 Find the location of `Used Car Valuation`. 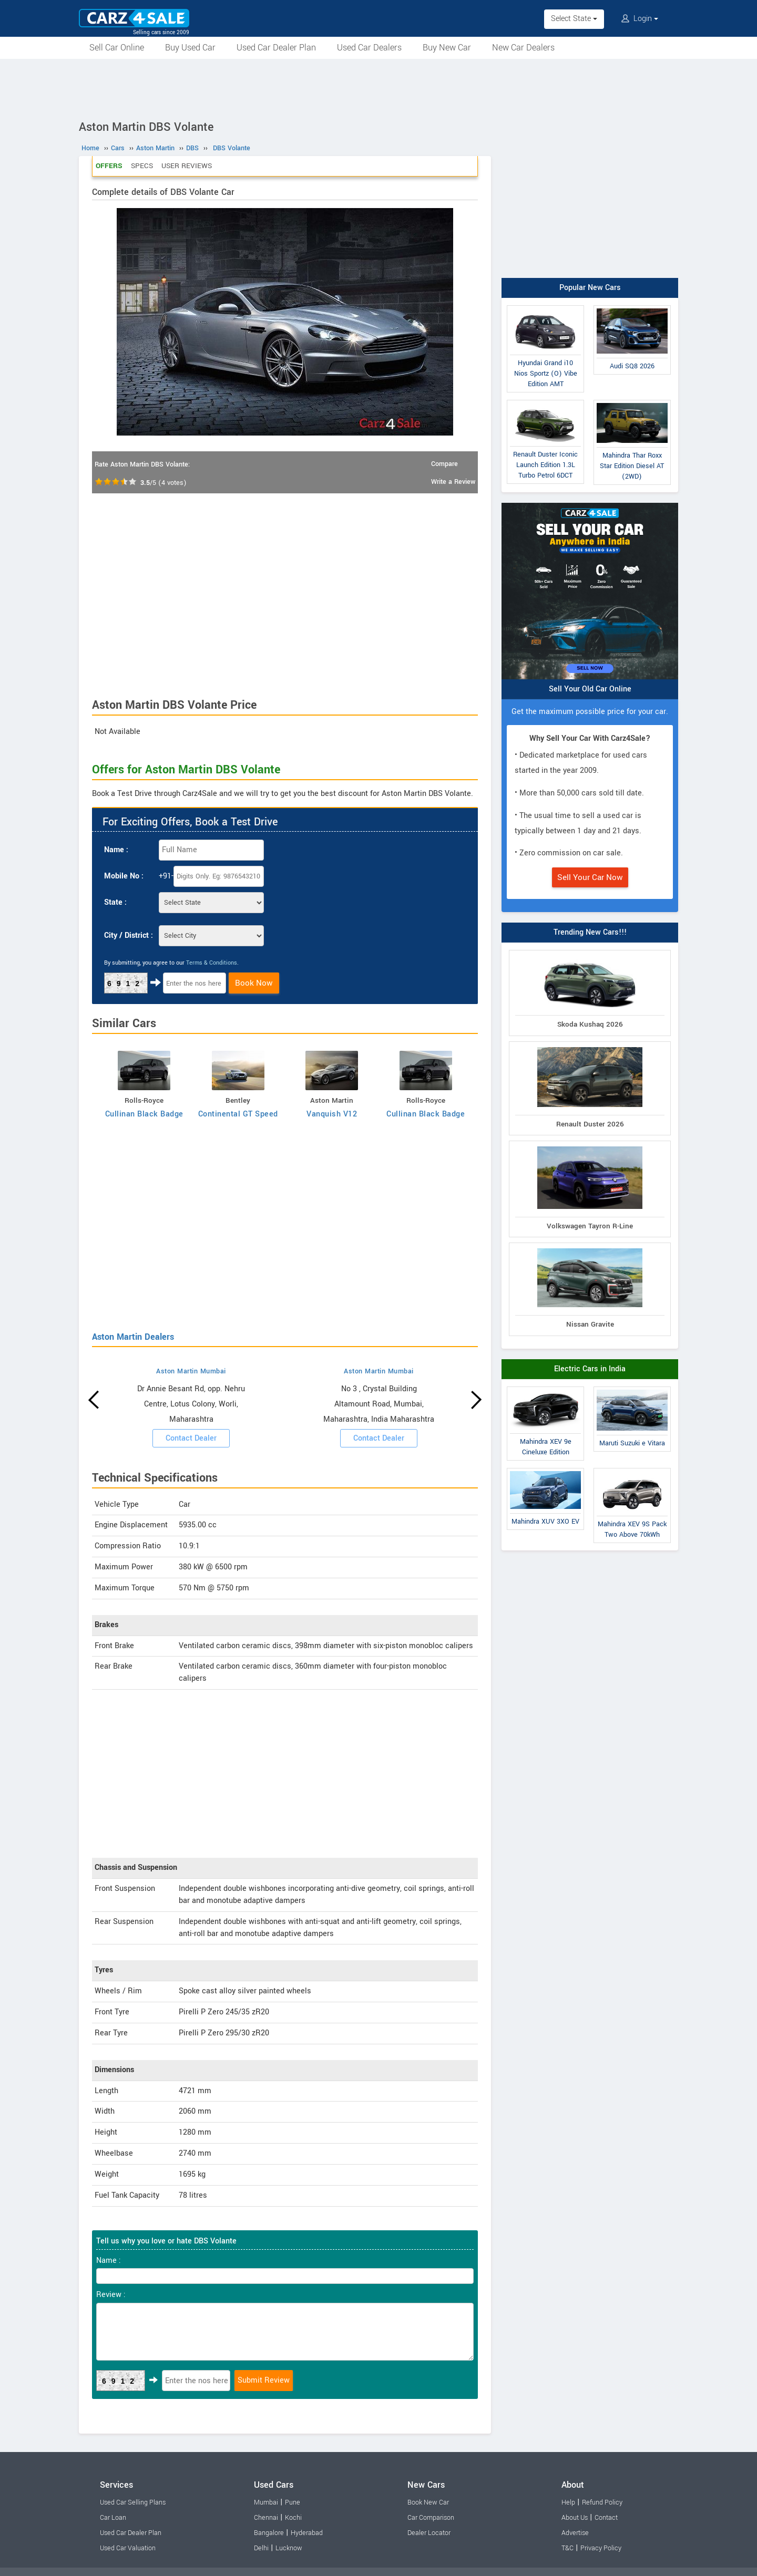

Used Car Valuation is located at coordinates (128, 2548).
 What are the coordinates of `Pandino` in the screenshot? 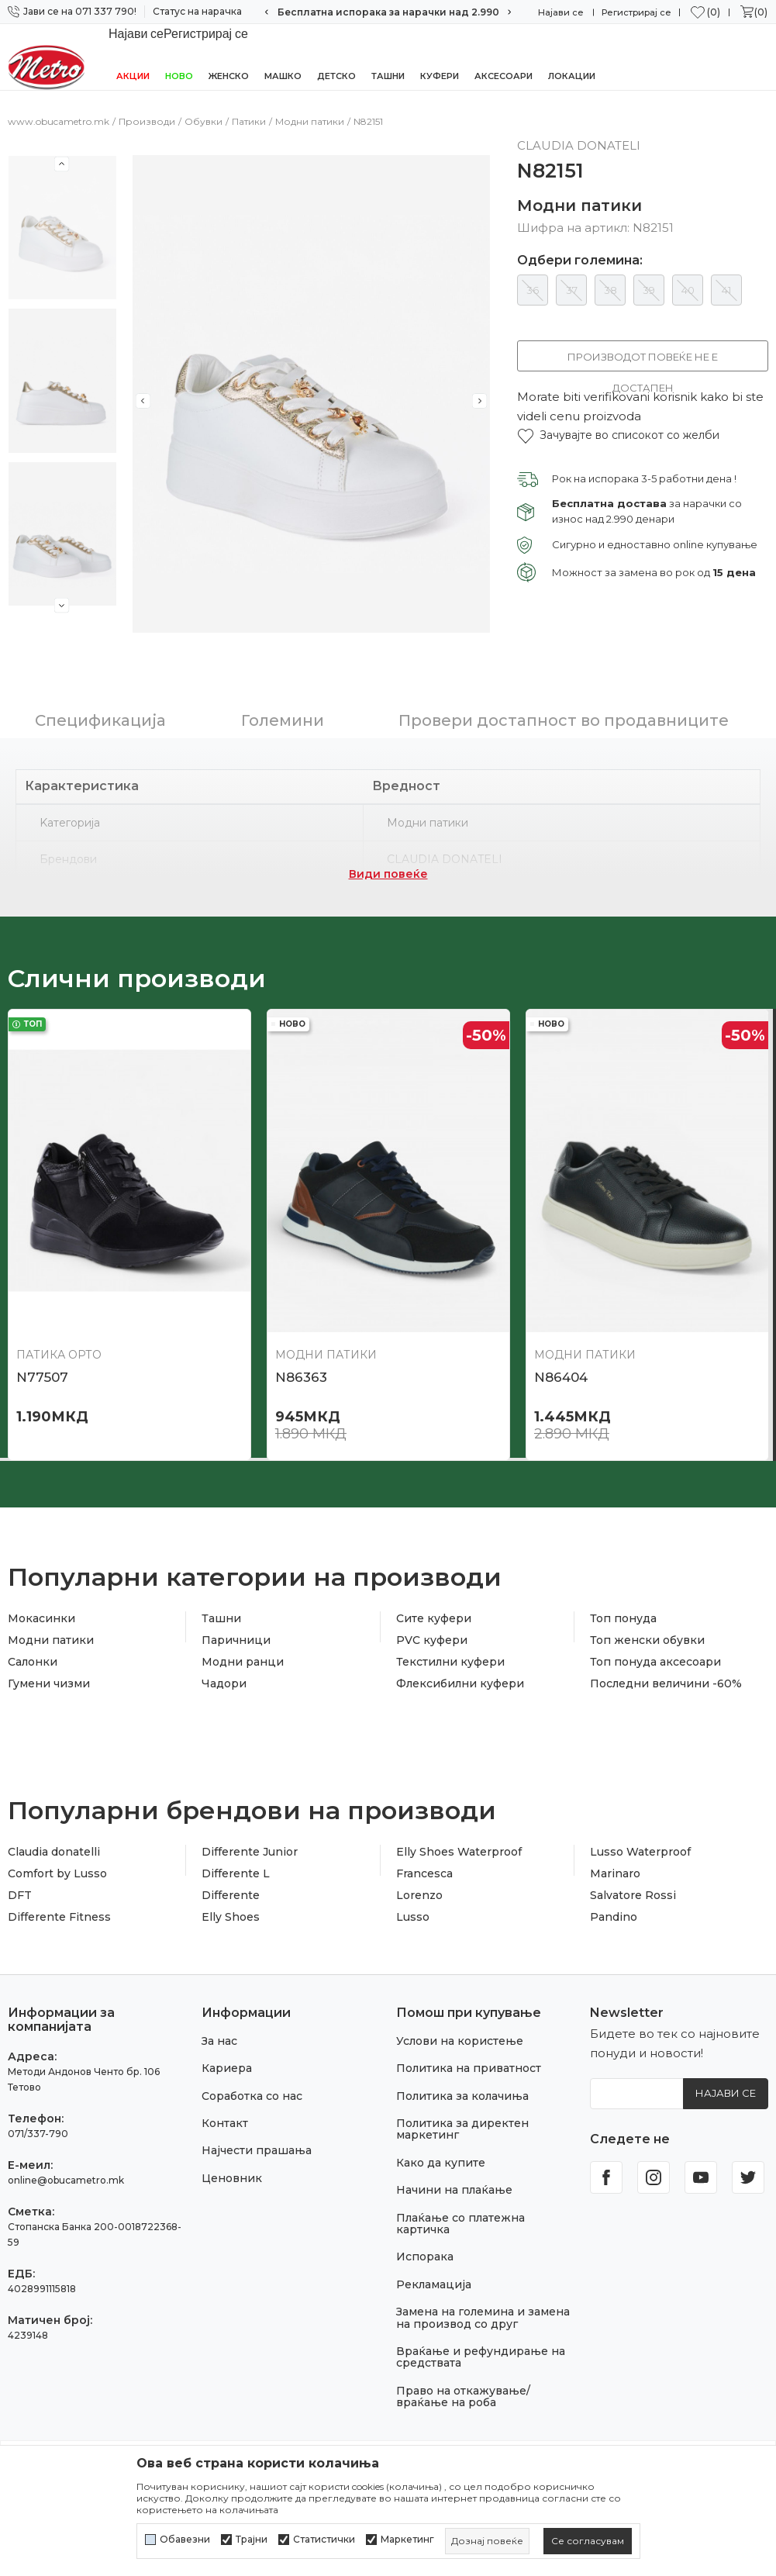 It's located at (613, 1918).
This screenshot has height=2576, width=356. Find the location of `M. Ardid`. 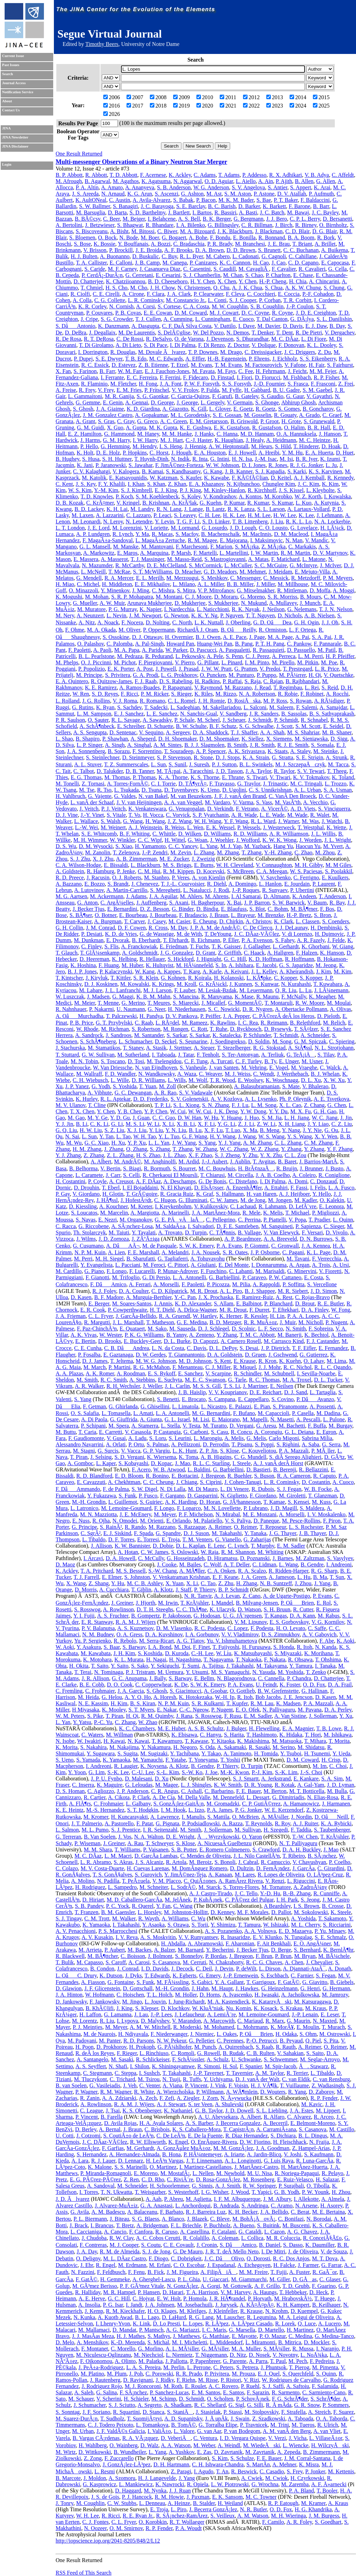

M. Ardid is located at coordinates (188, 1161).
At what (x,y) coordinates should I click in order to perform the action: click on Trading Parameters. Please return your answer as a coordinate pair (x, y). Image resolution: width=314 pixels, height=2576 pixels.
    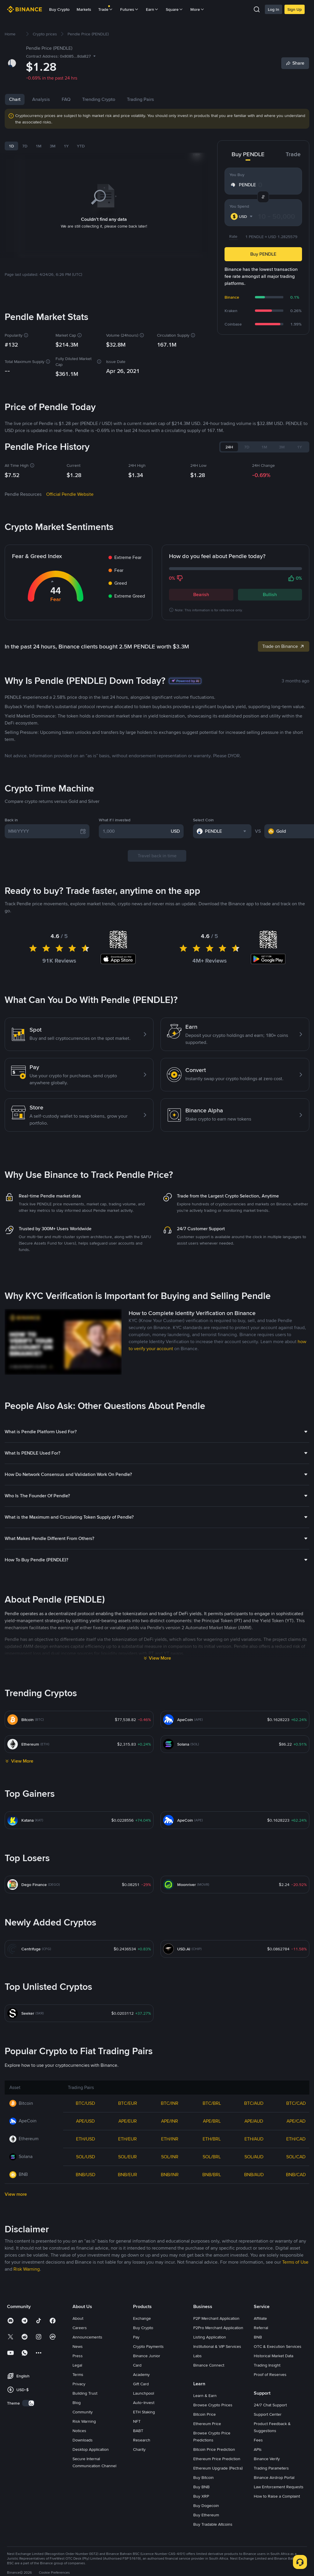
    Looking at the image, I should click on (271, 2468).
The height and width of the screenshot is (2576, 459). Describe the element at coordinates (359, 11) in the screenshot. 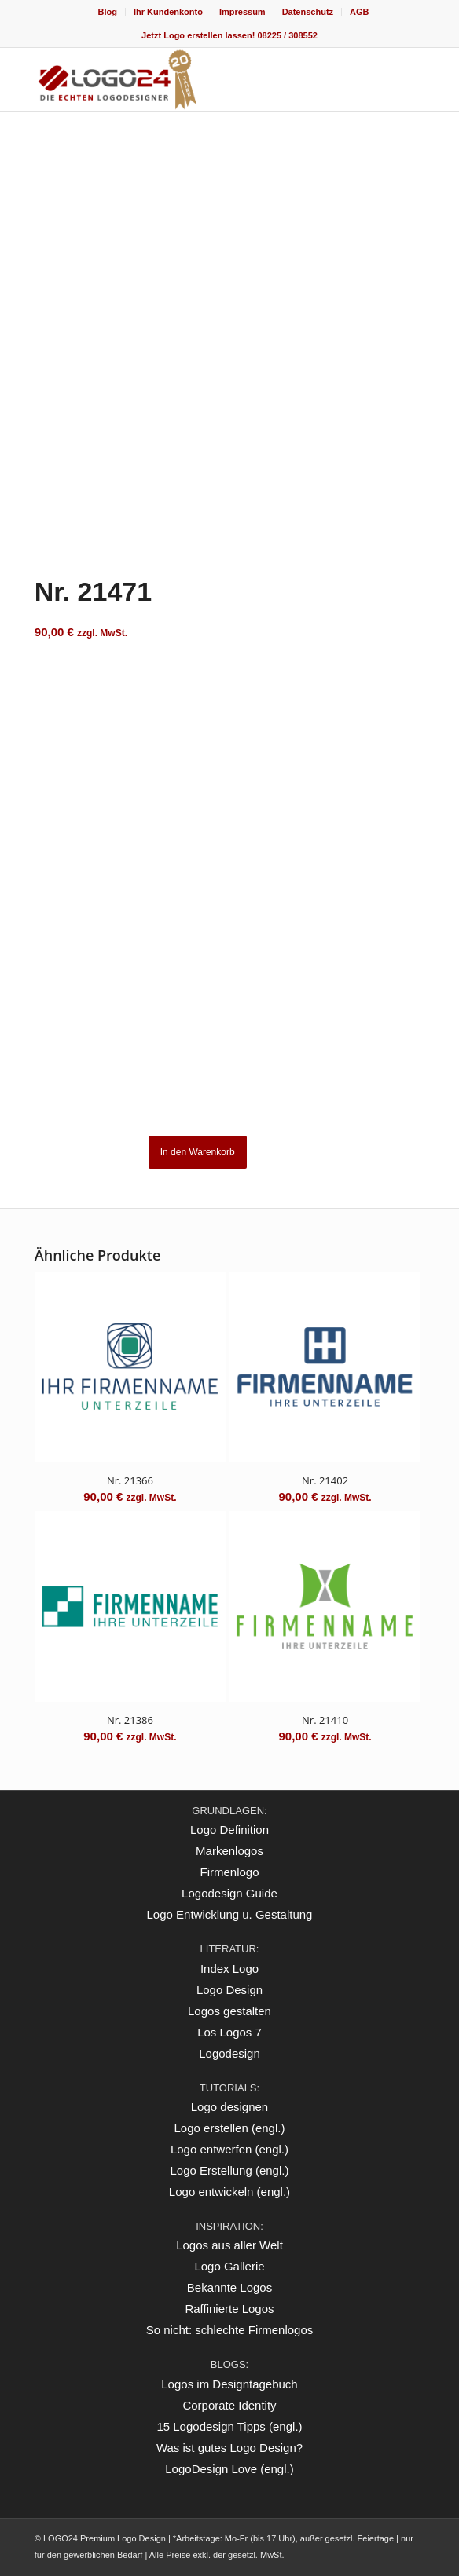

I see `AGB` at that location.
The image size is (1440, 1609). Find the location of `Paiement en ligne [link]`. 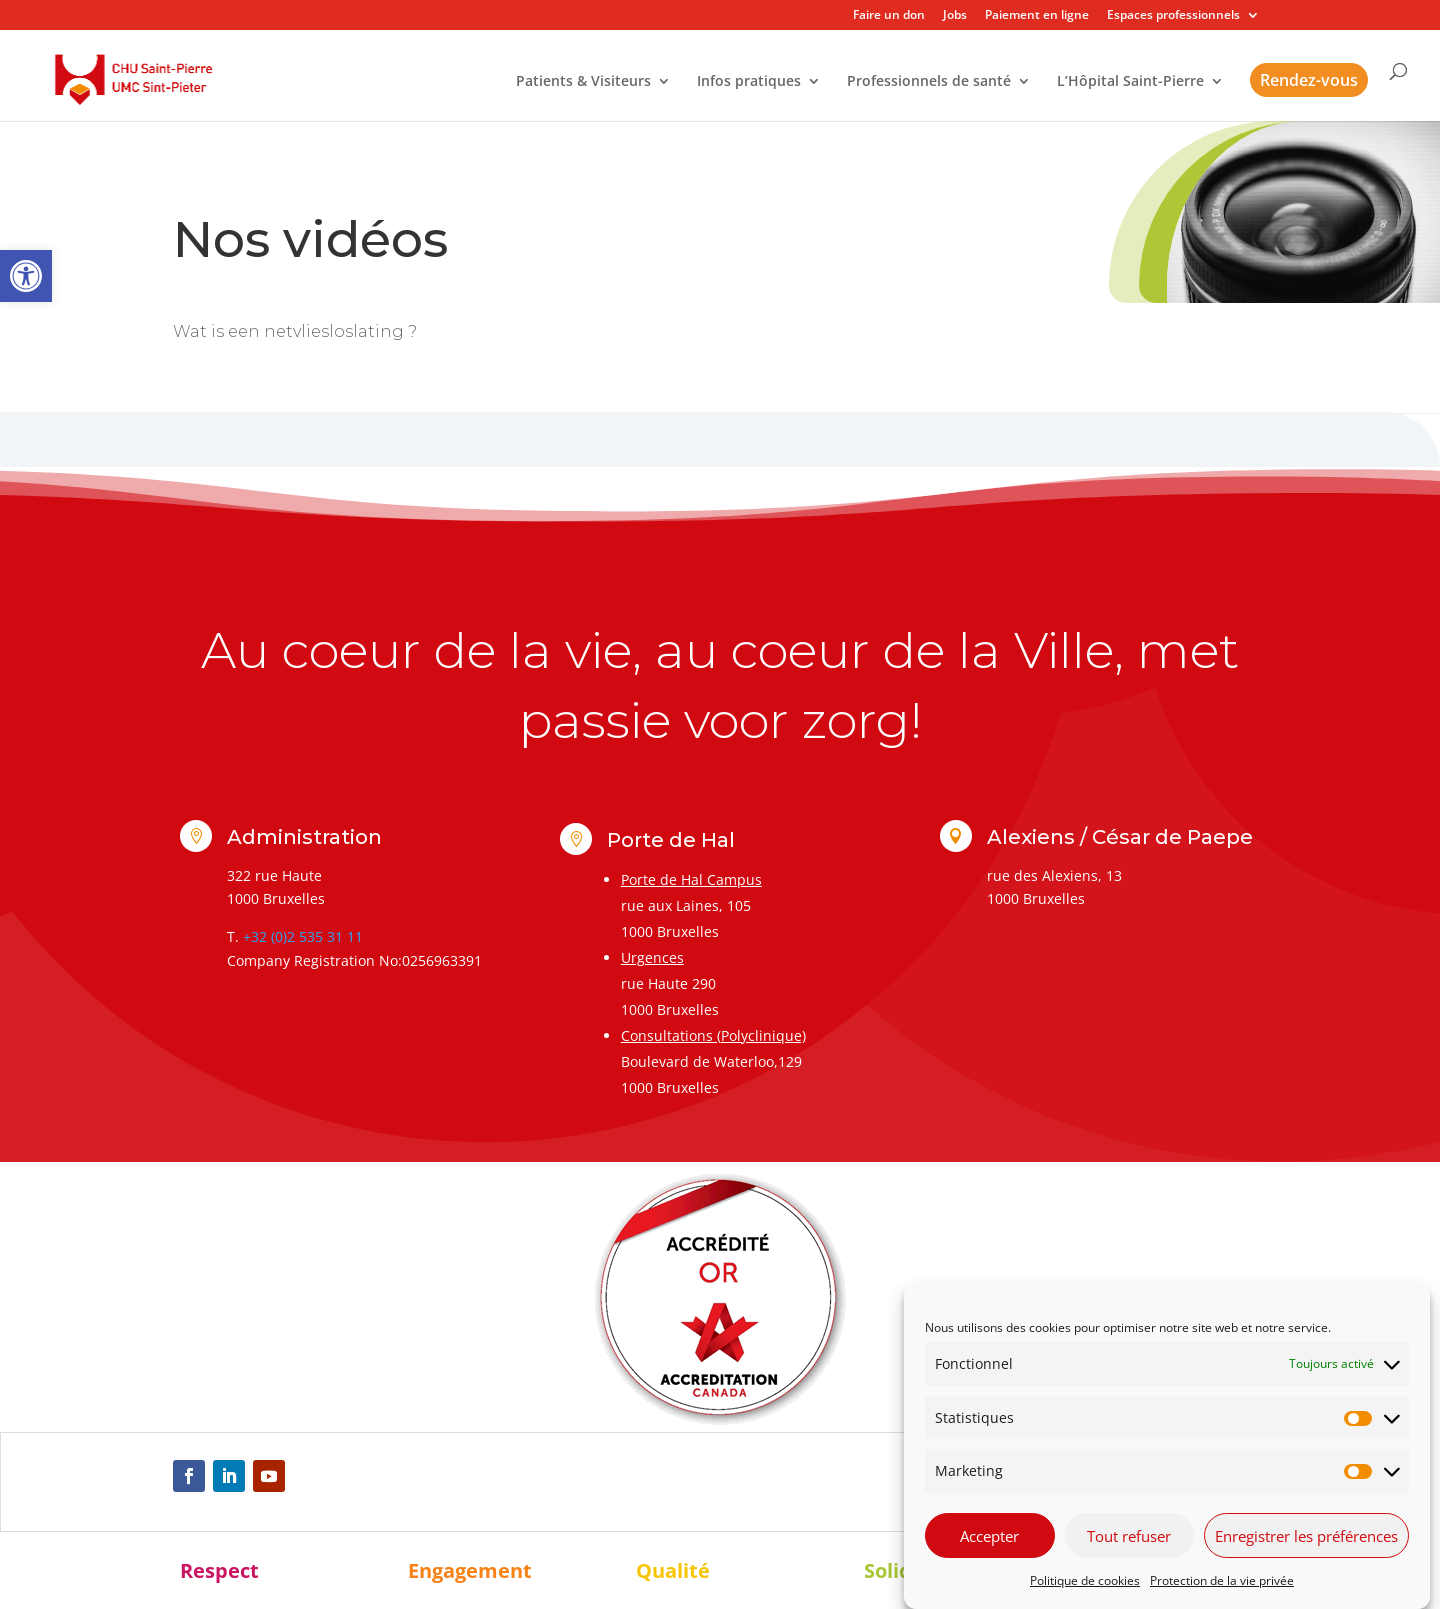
===
Could you reproduce exactly, and only, the lines from the one containing "At what (x,y)" through the end of the records above, both included, while leaving out the pictures?

- **SOLUTION TO THIS PROBLEM**
At what (x,y) coordinates should I click in order to perform the action: click on Trading Parameters. Please return your answer as a coordinate pair (x, y). Image resolution: width=314 pixels, height=2576 pixels.
    Looking at the image, I should click on (271, 2468).
The height and width of the screenshot is (2576, 459). Describe the element at coordinates (359, 11) in the screenshot. 

I see `AGB` at that location.
The image size is (1440, 1609). Find the location of `Paiement en ligne [link]`. 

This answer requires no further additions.